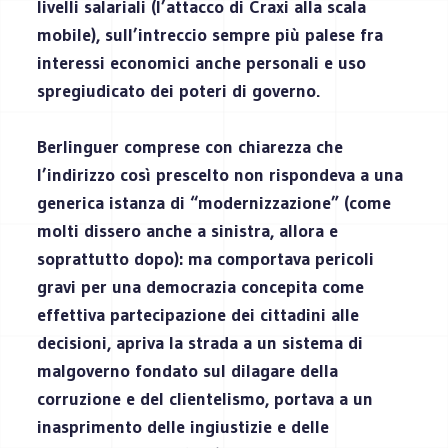
livelli salariali (l’attacco di Craxi alla scala
mobile), sull’intreccio sempre più palese fra
interessi economici anche personali e uso
spregiudicato dei poteri di governo.
Berlinguer comprese con chiarezza che
l’indirizzo così prescelto non rispondeva a una
generica istanza di “modernizzazione” (come
molti dissero anche a sinistra, allora e
soprattutto dopo): ma comportava pericoli
gravi per una democrazia concepita come
effettiva partecipazione dei cittadini alle
decisioni, apriva la strada a un sistema di
malgoverno fondato sul dilagare della
corruzione e del clientelismo, portava a un
inasprimento delle ingiustizie e delle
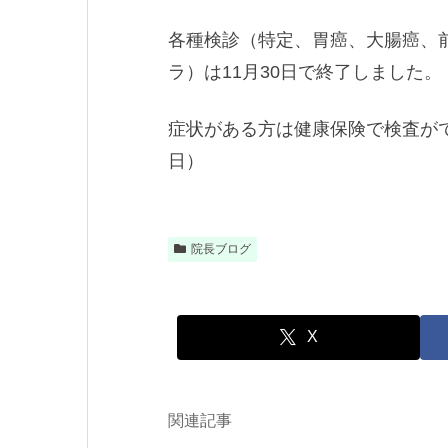
各種検診（特定、胃癌、大腸癌、
ラ）は11月30日で終了しました。
症状がある方は健康保険で検査がで
日）
院長ブログ
X
関連記事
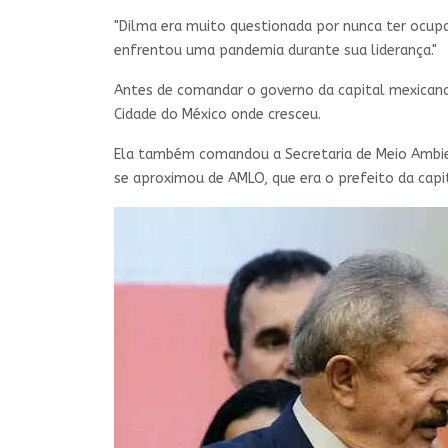
"Dilma era muito questionada por nunca ter ocupad
enfrentou uma pandemia durante sua liderança."
Antes de comandar o governo da capital mexicana
Cidade do México onde cresceu.
Ela também comandou a Secretaria de Meio Ambient
se aproximou de AMLO, que era o prefeito da capi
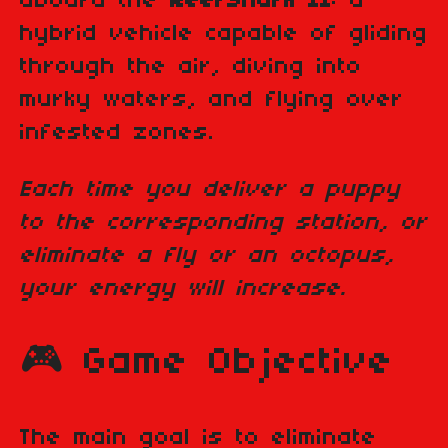
aboard the
ReefShark II
: a
hybrid vehicle capable of gliding
through the air, diving into
murky waters, and flying over
infested zones.
Each time you deliver a puppy
to the corresponding station, or
eliminate a fly or an octopus,
your energy will increase.
🎮 Game Objective
The main goal is to eliminate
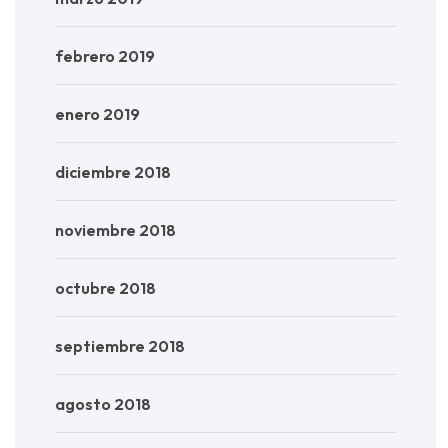
febrero 2019
enero 2019
diciembre 2018
noviembre 2018
octubre 2018
septiembre 2018
agosto 2018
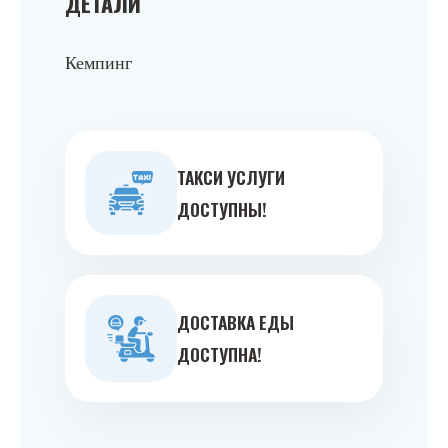
ДЕТАЛИ
Кемпинг
ТАКСИ УСЛУГИ
ДОСТУПНЫ!
ДОСТАВКА ЕДЫ
ДОСТУПНА!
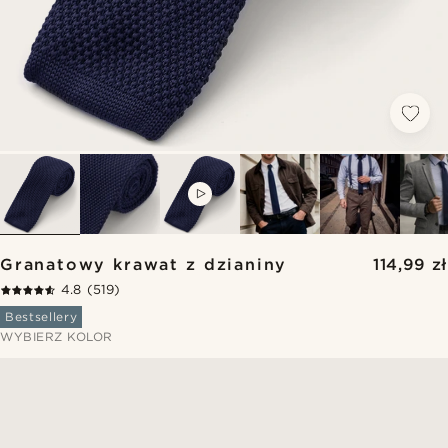
VIDEO
Granatowy krawat z dzianiny
114,99 zł
4.8
(519)
Bestsellery
WYBIERZ KOLOR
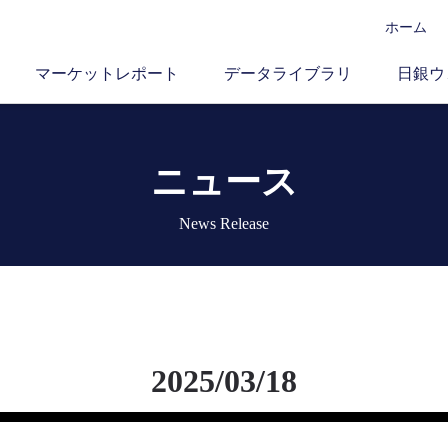
ホーム
マーケットレポート
データライブラリ
日銀ウ
ニュース
News Release
2025/03/18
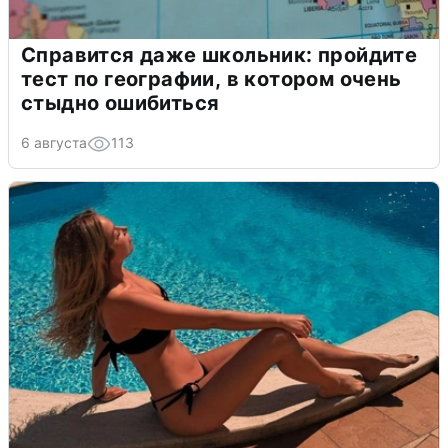
Справится даже школьник: пройдите
тест по географии, в котором очень
стыдно ошибиться
6 августа
113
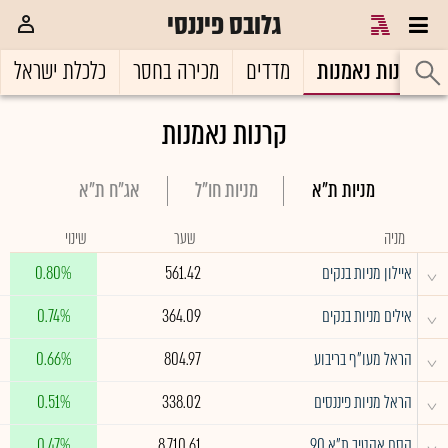
גלובס פיננסי
קרנות נאמנות
מדדים
מכירה בחסר
כלכלת ישראל
קרנות נאמנות
מניות ת"א
מניות חו"ל
אג"ח ת"א
מניה
שער
שינוי
^
איילון מניות בנקים
561.42
0.80%
^
אילים מניות בנקים
364.09
0.74%
^
הראל מעו"ף בריבוע
804.97
0.66%
^
הראל מניות פיננסים
338.02
0.51%
^
קסם אקטיב ת"א 90
8,710.61
0.47%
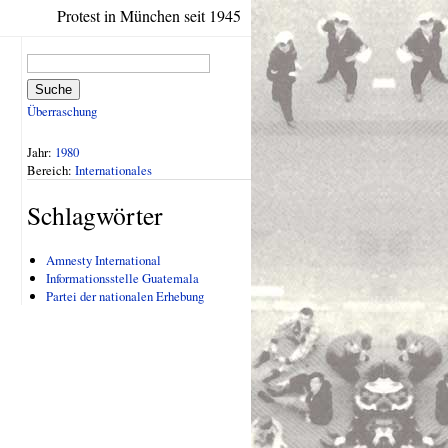
Protest in München seit 1945
Suche
Überraschung
Jahr:
1980
Bereich:
Internationales
Schlagwörter
Amnesty International
Informationsstelle Guatemala
Partei der nationalen Erhebung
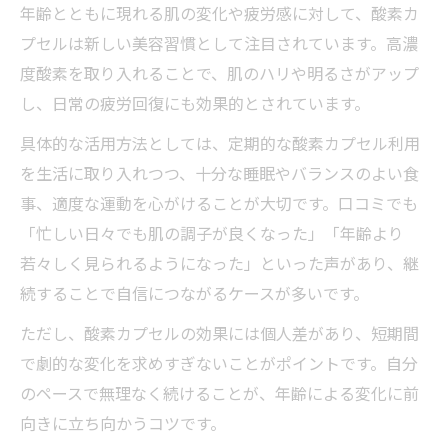
年齢とともに現れる肌の変化や疲労感に対して、酸素カ
プセルは新しい美容習慣として注目されています。高濃
度酸素を取り入れることで、肌のハリや明るさがアップ
し、日常の疲労回復にも効果的とされています。
具体的な活用方法としては、定期的な酸素カプセル利用
を生活に取り入れつつ、十分な睡眠やバランスのよい食
事、適度な運動を心がけることが大切です。口コミでも
「忙しい日々でも肌の調子が良くなった」「年齢より
若々しく見られるようになった」といった声があり、継
続することで自信につながるケースが多いです。
ただし、酸素カプセルの効果には個人差があり、短期間
で劇的な変化を求めすぎないことがポイントです。自分
のペースで無理なく続けることが、年齢による変化に前
向きに立ち向かうコツです。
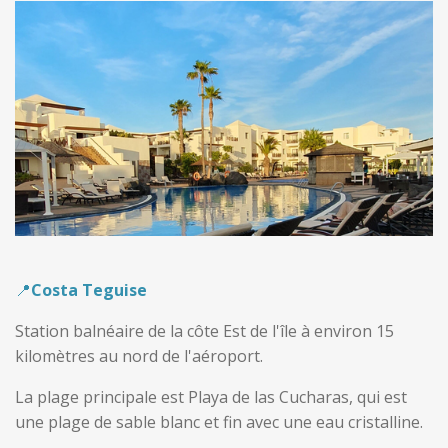
📍
Costa Teguise
Station balnéaire de la côte Est de l'île à environ 15
kilomètres au nord de l'aéroport.
La plage principale est Playa de las Cucharas, qui est
une plage de sable blanc et fin avec une eau cristalline.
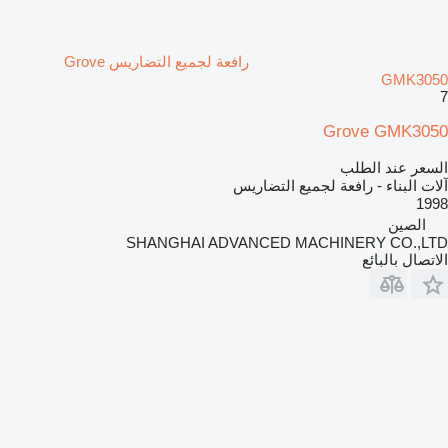
رافعة لجميع التضاريس Grove
GMK3050
7
Grove GMK3050
السعر عند الطلب
آلات البناء - رافعة لجميع التضاريس
1998
الصين
SHANGHAI ADVANCED MACHINERY CO.,LTD
الاتصال بالبائع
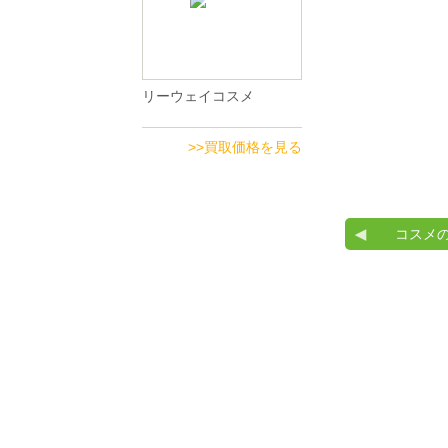
リーウェイコスメ
>>買取価格を見る
コスメ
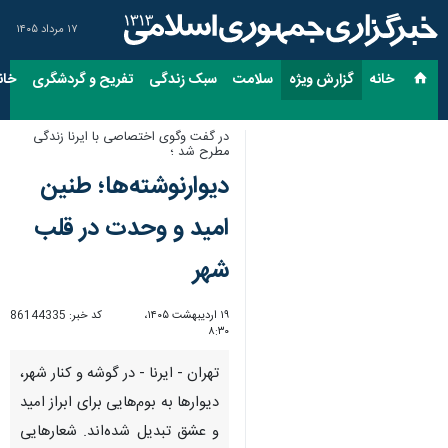
۱۷ مرداد ۱۴۰۵
خانه
گزارش ویژه
سلامت
سبک زندگی
تفریح و گردشگری
خان
در گفت وگوی اختصاصی با ایرنا زندگی
مطرح شد ؛
دیوارنوشته‌ها؛ طنین
امید و وحدت در قلب
شهر
۱۹ اردیبهشت ۱۴۰۵،
کد خبر:
86144335
۸:۳۰
تهران - ایرنا - در گوشه و کنار شهر،
دیوارها به بوم‌هایی برای ابراز امید
و عشق تبدیل شده‌اند. شعارهایی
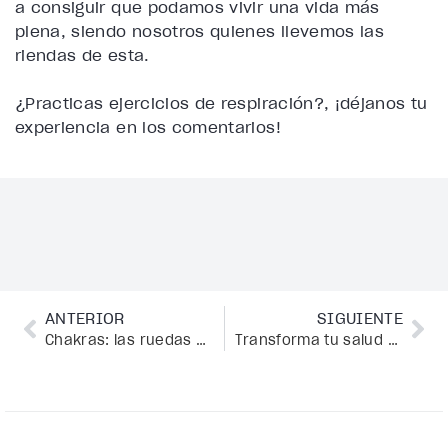
a consiguir que podamos vivir una vida más
plena, siendo nosotros quienes llevemos las
riendas de esta.
¿Practicas ejercicios de respiración?, ¡déjanos tu
experiencia en los comentarios!
ANTERIOR
SIGUIENTE
Chakras: las ruedas que energizan las facetas de tu vida
Transforma tu salud mental con estos 6 efectivos tips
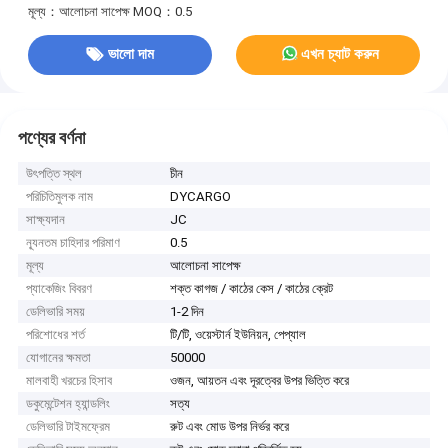
মূল্য：আলোচনা সাপেক্ষ
MOQ：0.5
ভালো দাম
এখন চ্যাট করুন
পণ্যের বর্ণনা
উৎপত্তি স্থল
চীন
পরিচিতিমুলক নাম
DYCARGO
সাক্ষ্যদান
JC
ন্যূনতম চাহিদার পরিমাণ
0.5
মূল্য
আলোচনা সাপেক্ষ
প্যাকেজিং বিবরণ
শক্ত কাগজ / কাঠের কেস / কাঠের ক্রেট
ডেলিভারি সময়
1-2 দিন
পরিশোধের শর্ত
টি/টি, ওয়েস্টার্ন ইউনিয়ন, পেপ্যাল
যোগানের ক্ষমতা
50000
মালবাহী খরচের হিসাব
ওজন, আয়তন এবং দূরত্বের উপর ভিত্তি করে
ডকুমেন্টেশন হ্যান্ডলিং
সত্য
ডেলিভারি টাইমফ্রেম
রুট এবং মোড উপর নির্ভর করে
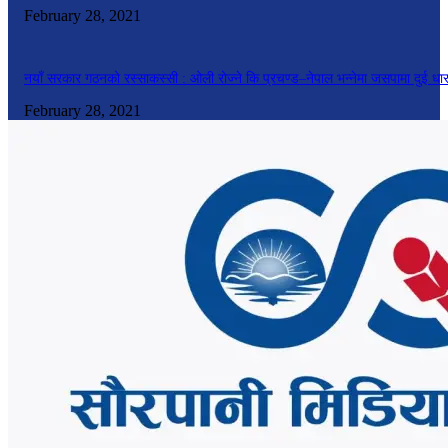
February 28, 2021
नयाँ सरकार गठनको रस्साकस्सी : ओली रोज्ने कि प्रचण्ड–नेपाल भन्नेमा जसपामा दुई धा
February 28, 2021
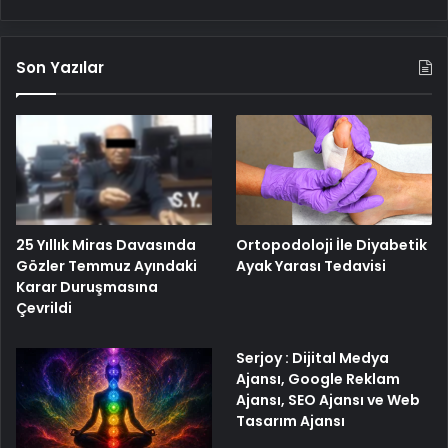
Son Yazılar
25 Yıllık Miras Davasında
Ortopodoloji İle Diyabetik
Gözler Temmuz Ayındaki
Ayak Yarası Tedavisi
Karar Duruşmasına
Çevrildi
Serjoy : Dijital Medya
Ajansı, Google Reklam
Ajansı, SEO Ajansı ve Web
Tasarım Ajansı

**WHAT YOU SHOULD DO**
With the images omitted, return the full material exactly.

**WRITTEN ANSWER**
livelli salariali (l’attacco di Craxi alla scala
mobile), sull’intreccio sempre più palese fra
interessi economici anche personali e uso
spregiudicato dei poteri di governo.
Berlinguer comprese con chiarezza che
l’indirizzo così prescelto non rispondeva a una
generica istanza di “modernizzazione” (come
molti dissero anche a sinistra, allora e
soprattutto dopo): ma comportava pericoli
gravi per una democrazia concepita come
effettiva partecipazione dei cittadini alle
decisioni, apriva la strada a un sistema di
malgoverno fondato sul dilagare della
corruzione e del clientelismo, portava a un
inasprimento delle ingiustizie e delle
各種検診（特定、胃癌、大腸癌、
ラ）は11月30日で終了しました。
症状がある方は健康保険で検査がで
日）
院長ブログ
X
関連記事
"Dilma era muito questionada por nunca ter ocupad
enfrentou uma pandemia durante sua liderança."
Antes de comandar o governo da capital mexicana
Cidade do México onde cresceu.
Ela também comandou a Secretaria de Meio Ambient
se aproximou de AMLO, que era o prefeito da capi
aboard the
ReefShark II
: a
hybrid vehicle capable of gliding
through the air, diving into
murky waters, and flying over
infested zones.
Each time you deliver a puppy
to the corresponding station, or
eliminate a fly or an octopus,
your energy will increase.
🎮 Game Objective
The main goal is to eliminate
febrero 2019
enero 2019
diciembre 2018
noviembre 2018
octubre 2018
septiembre 2018
agosto 2018
ДЕТАЛИ
Кемпинг
ТАКСИ УСЛУГИ
ДОСТУПНЫ!
ДОСТАВКА ЕДЫ
ДОСТУПНА!
VIDEO
Granatowy krawat z dzianiny
114,99 zł
4.8
(519)
Bestsellery
WYBIERZ KOLOR
ホーム
マーケットレポート
データライブラリ
日銀ウ
ニュース
News Release
2025/03/18
Справится даже школьник: пройдите
тест по географии, в котором очень
стыдно ошибиться
6 августа
113
גלובס פיננסי
קרנות נאמנות
מדדים
מכירה בחסר
כלכלת ישראל
קרנות נאמנות
מניות ת"א
מניות חו"ל
אג"ח ת"א
מניה
שער
שינוי
^
איילון מניות בנקים
561.42
0.80%
^
אילים מניות בנקים
364.09
0.74%
^
הראל מעו"ף בריבוע
804.97
0.66%
^
הראל מניות פיננסים
338.02
0.51%
^
קסם אקטיב ת"א 90
8,710.61
0.47%
Protest in München seit 1945
Suche
Überraschung
Jahr:
1980
Bereich:
Internationales
Schlagwörter
Amnesty International
Informationsstelle Guatemala
Partei der nationalen Erhebung
年齢とともに現れる肌の変化や疲労感に対して、酸素カ
プセルは新しい美容習慣として注目されています。高濃
度酸素を取り入れることで、肌のハリや明るさがアップ
し、日常の疲労回復にも効果的とされています。
具体的な活用方法としては、定期的な酸素カプセル利用
を生活に取り入れつつ、十分な睡眠やバランスのよい食
事、適度な運動を心がけることが大切です。口コミでも
「忙しい日々でも肌の調子が良くなった」「年齢より
若々しく見られるようになった」といった声があり、継
続することで自信につながるケースが多いです。
ただし、酸素カプセルの効果には個人差があり、短期間
で劇的な変化を求めすぎないことがポイントです。自分
のペースで無理なく続けることが、年齢による変化に前
向きに立ち向かうコツです。
📍
Costa Teguise
Station balnéaire de la côte Est de l'île à environ 15
kilomètres au nord de l'aéroport.
La plage principale est Playa de las Cucharas, qui est
une plage de sable blanc et fin avec une eau cristalline.
رافعة لجميع التضاريس Grove
GMK3050
7
Grove GMK3050
السعر عند الطلب
آلات البناء - رافعة لجميع التضاريس
1998
الصين
SHANGHAI ADVANCED MACHINERY CO.,LTD
الاتصال بالبائع
リーウェイコスメ
>>買取価格を見る
コスメ
۱۷ مرداد ۱۴۰۵
خانه
گزارش ویژه
سلامت
سبک زندگی
تفریح و گردشگری
خان
در گفت وگوی اختصاصی با ایرنا زندگی
مطرح شد ؛
دیوارنوشته‌ها؛ طنین
امید و وحدت در قلب
شهر
۱۹ اردیبهشت ۱۴۰۵،
کد خبر:
86144335
۸:۳۰
تهران - ایرنا - در گوشه و کنار شهر،
دیوارها به بوم‌هایی برای ابراز امید
و عشق تبدیل شده‌اند. شعارهایی
a consiguir que podamos vivir una vida más
plena, siendo nosotros quienes llevemos las
riendas de esta.
¿Practicas ejercicios de respiración?, ¡déjanos tu
experiencia en los comentarios!
ANTERIOR
SIGUIENTE
Chakras: las ruedas que energizan las facetas de tu vida
Transforma tu salud mental con estos 6 efectivos tips
মূল্য：আলোচনা সাপেক্ষ
MOQ：0.5
ভালো দাম
এখন চ্যাট করুন
পণ্যের বর্ণনা
উৎপত্তি স্থল
চীন
পরিচিতিমুলক নাম
DYCARGO
সাক্ষ্যদান
JC
ন্যূনতম চাহিদার পরিমাণ
0.5
মূল্য
আলোচনা সাপেক্ষ
প্যাকেজিং বিবরণ
শক্ত কাগজ / কাঠের কেস / কাঠের ক্রেট
ডেলিভারি সময়
1-2 দিন
পরিশোধের শর্ত
টি/টি, ওয়েস্টার্ন ইউনিয়ন, পেপ্যাল
যোগানের ক্ষমতা
50000
মালবাহী খরচের হিসাব
ওজন, আয়তন এবং দূরত্বের উপর ভিত্তি করে
ডকুমেন্টেশন হ্যান্ডলিং
সত্য
ডেলিভারি টাইমফ্রেম
রুট এবং মোড উপর নির্ভর করে
February 28, 2021
नयाँ सरकार गठनको रस्साकस्सी : ओली रोज्ने कि प्रचण्ड–नेपाल भन्नेमा जसपामा दुई धा
February 28, 2021
Son Yazılar
25 Yıllık Miras Davasında
Ortopodoloji İle Diyabetik
Gözler Temmuz Ayındaki
Ayak Yarası Tedavisi
Karar Duruşmasına
Çevrildi
Serjoy : Dijital Medya
Ajansı, Google Reklam
Ajansı, SEO Ajansı ve Web
Tasarım Ajansı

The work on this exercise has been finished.